You can find more information about protective eyewear and sports at www.thevisioncouncil.org.
Know Your Dominant Eye for a Competitive Edge!
Dr. Larry Lampert is a sports vision specialist who trains professional athletes of all levels to use their vision to improve their sports performance and give you an edge in all activities. Even if you’re not in the pros (yet!), this simple tip can help when you play sports.
Knowing your dominant eye is important for all sports—and no different than whether you are right- or left-handed, you are right- or left-eye dominant. But, even if you are right-handed, it doesn’t necessarily mean that you are right-eyed.
It only takes a quick test to determine which eye is your dominant eye. Simply bring your hands together in front of you, and bring your thumbs and pointer fingers together to make a small hole between your hands. Bring your hands up to your nose. Find an object or a spot on the wall and focus on that spot through the hole you have made with your hands. Then close one eye at a time—the eye that finds the spot is your dominant eye.

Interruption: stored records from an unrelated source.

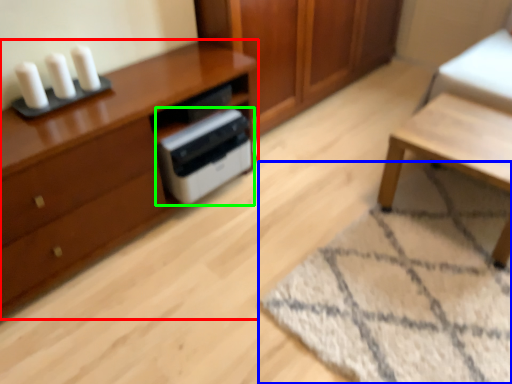 Question: Which is nearer to the chest of drawers (highlighted by a red box)? mat (highlighted by a blue box) or home appliance (highlighted by a green box).

Choices:
 (A) mat
 (B) home appliance

Answer: (B) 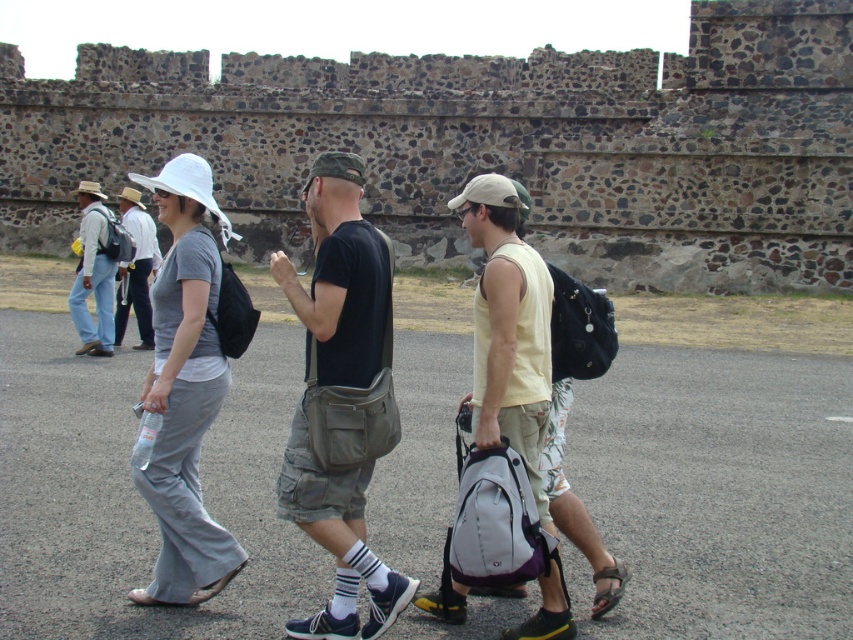 You are a photographer trying to capture the group in the scene. You notice the yellow cotton tank top at center and the white fabric backpack at center. Which object should you focus on if you want to photograph the wider one?

The yellow cotton tank top at center is wider than the white fabric backpack at center, so focus on the yellow cotton tank top at center for the wider object. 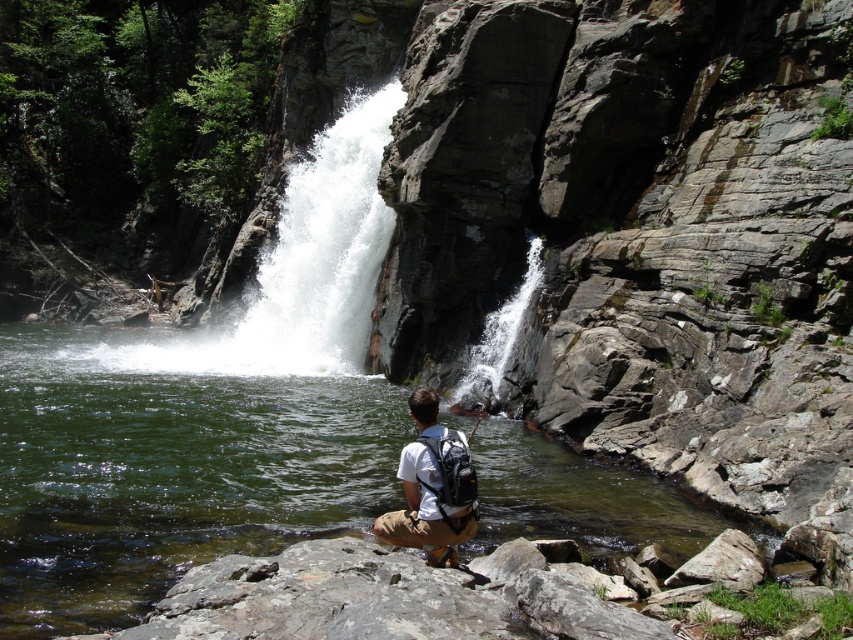 Based on the photo, you are planning to take a photo of the clear water at center and the white matte backpack at center. Which object should you focus on first if you want to capture both in the same frame without moving the camera?

The clear water at center is wider than the white matte backpack at center, so you should focus on the white matte backpack at center first to ensure it fits within the frame.

You are a hiker who wants to cross the clear water at center. You have a white matte backpack at center. Can you safely cross the water while carrying your backpack?

The clear water at center is taller than the white matte backpack at center. Since the water is deeper than the backpack, it might be risky to cross as the backpack could get submerged and heavy. It is advisable to find a safer route or remove the backpack before attempting to cross. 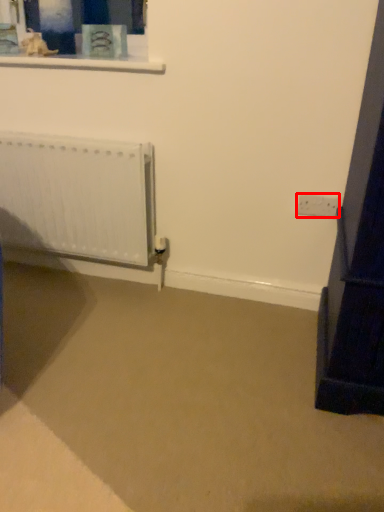 Question: From the image's perspective, what is the correct spatial relationship of electric outlet (annotated by the red box) in relation to radiator?

Choices:
 (A) below
 (B) above

Answer: (A) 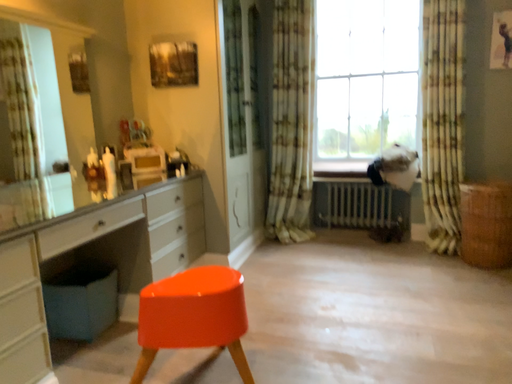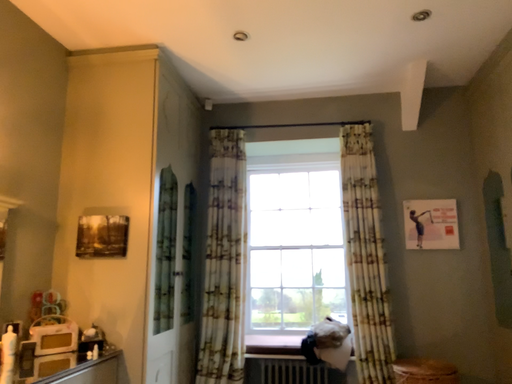 Question: Which way did the camera rotate in the video?

Choices:
 (A) rotated upward
 (B) rotated downward

Answer: (A) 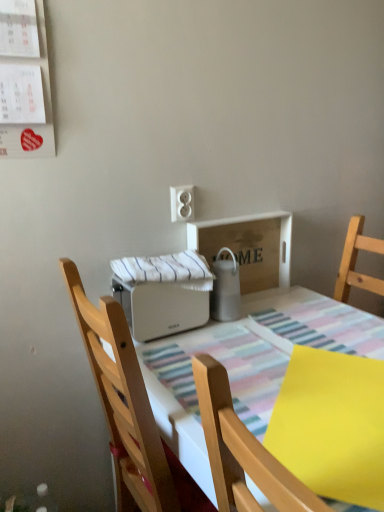 Where is `free space in front of satin silver thermos at center, arranged as the first appliance when viewed from the right`? This screenshot has height=512, width=384. free space in front of satin silver thermos at center, arranged as the first appliance when viewed from the right is located at coordinates (241, 342). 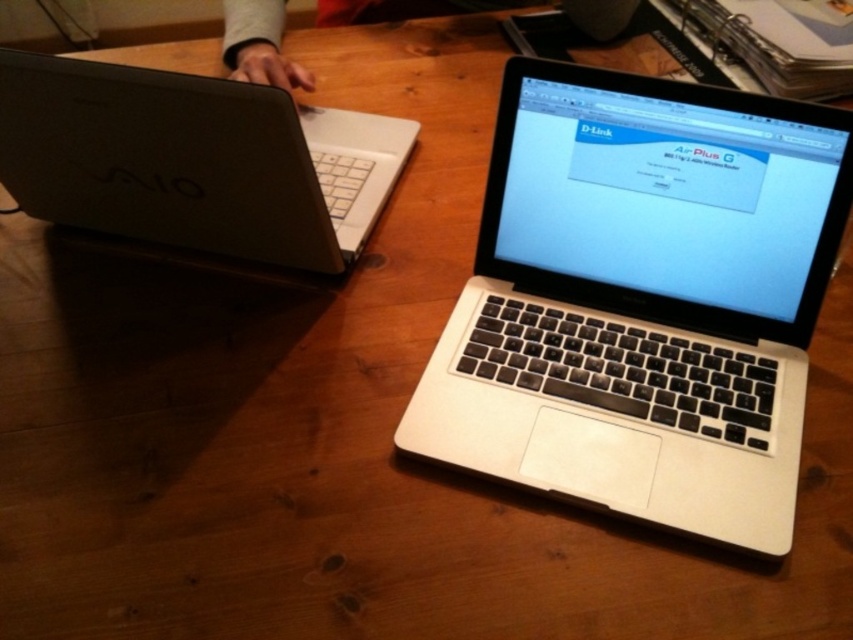 Question: Estimate the real-world distances between objects in this image. Which object is closer to the silver/black keyboard at center?

Choices:
 (A) skinny jeans at upper center
 (B) matte black laptop at left

Answer: (B)

Question: Based on their relative distances, which object is nearer to the skinny jeans at upper center?

Choices:
 (A) matte black laptop at left
 (B) silver/black keyboard at center

Answer: (A)

Question: Is the position of silver/black keyboard at center more distant than that of skinny jeans at upper center?

Choices:
 (A) no
 (B) yes

Answer: (A)

Question: Is matte black laptop at left below skinny jeans at upper center?

Choices:
 (A) no
 (B) yes

Answer: (B)

Question: From the image, what is the correct spatial relationship of matte black laptop at left in relation to skinny jeans at upper center?

Choices:
 (A) above
 (B) below

Answer: (B)

Question: Which point is closer to the camera?

Choices:
 (A) matte black laptop at left
 (B) silver/black keyboard at center
 (C) skinny jeans at upper center

Answer: (B) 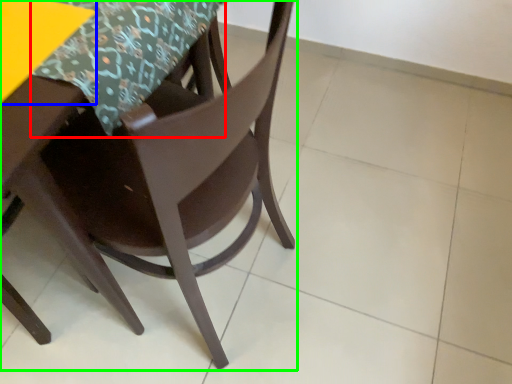 Question: Considering the real-world distances, which object is farthest from tablecloth (highlighted by a red box)? table (highlighted by a blue box) or chair (highlighted by a green box)?

Choices:
 (A) table
 (B) chair

Answer: (B) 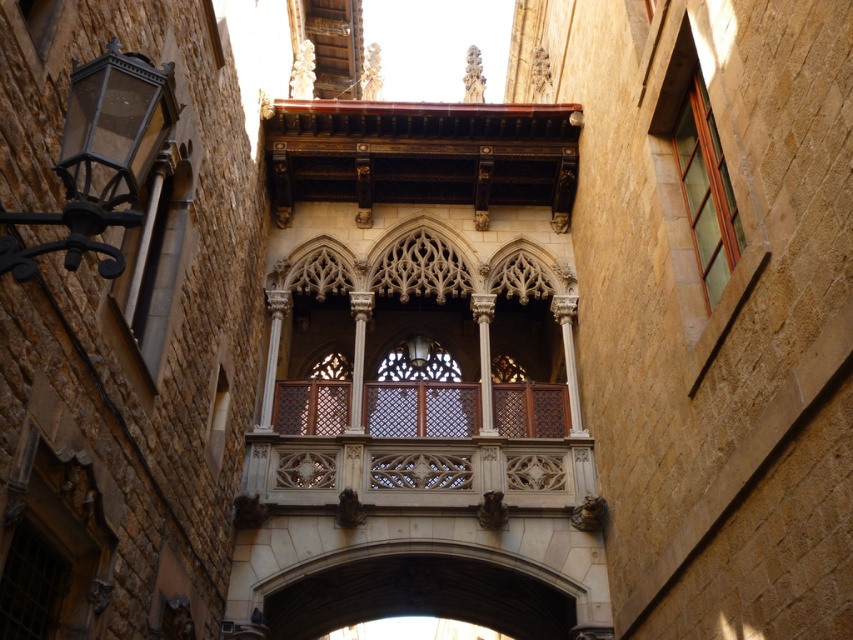 You are standing in the narrow alleyway between the two historic stone buildings. You notice two points marked in the scene. The first point is at coordinates point (404, 225) and the second at point (714, 294). From your perspective, which point is closer to you?

Point (714, 294) is closer to you because the description states that point (404, 225) is behind point (714, 294). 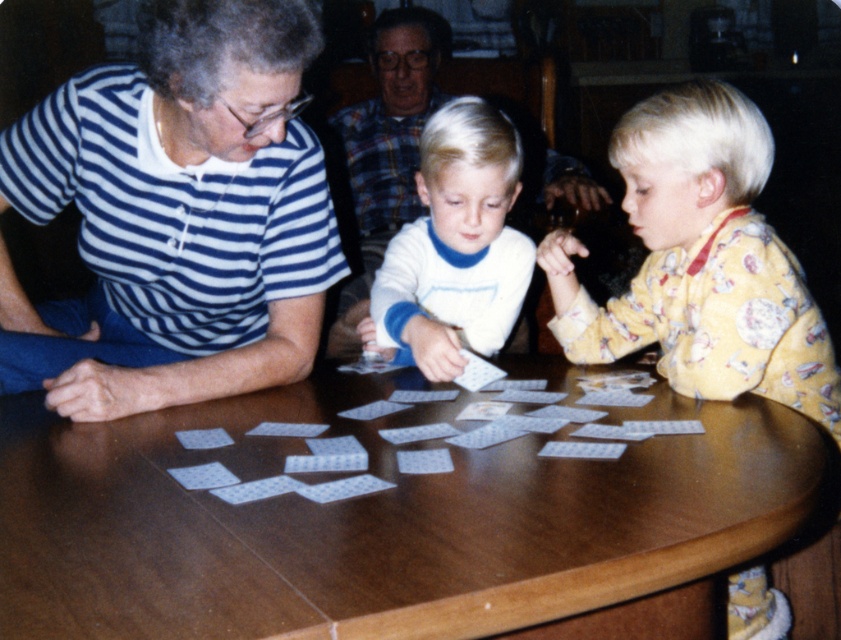 You are a photographer trying to capture a candid shot of the family card game. You need to ensure that both the yellow cotton pajamas at right and the translucent plastic cards at center are clearly visible in the frame. Given their sizes, which object should you focus on first to ensure proper focus?

The yellow cotton pajamas at right is taller than the translucent plastic cards at center, so focusing on the yellow cotton pajamas at right first will ensure proper focus since it is larger and more prominent in the scene.

You are a photographer trying to capture a candid shot of the family card game. You need to position your camera so that both the yellow cotton pajamas at right and the white soft cotton shirt at center are visible in the frame. Based on their positions, where should you aim the camera?

You should aim the camera at the center of the table since the yellow cotton pajamas at right is below the white soft cotton shirt at center, meaning they are positioned lower and to the right. By focusing on the center, both items will be within the frame.

Looking at this image, you are a guest at this family gathering and want to place a small gift on the wooden table at center without disturbing the translucent plastic cards at center. Where should you place it?

The wooden table at center is positioned on the left side of the translucent plastic cards at center, so you should place the gift on the right side of the translucent plastic cards at center to avoid disturbing them.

Knowing your dominant eye can help give you an edge when you play sports, regardless of which sport you are playing or what your skill level is.
For example, if you hit a golf ball, you should always position your dominant eye directly over the back tip of the ball when you line up to putt. This straightens your alignment, and gives your putt a greater, direct impact. Of course, it’s always important that your eyes are healthy and that your line of vision is clear.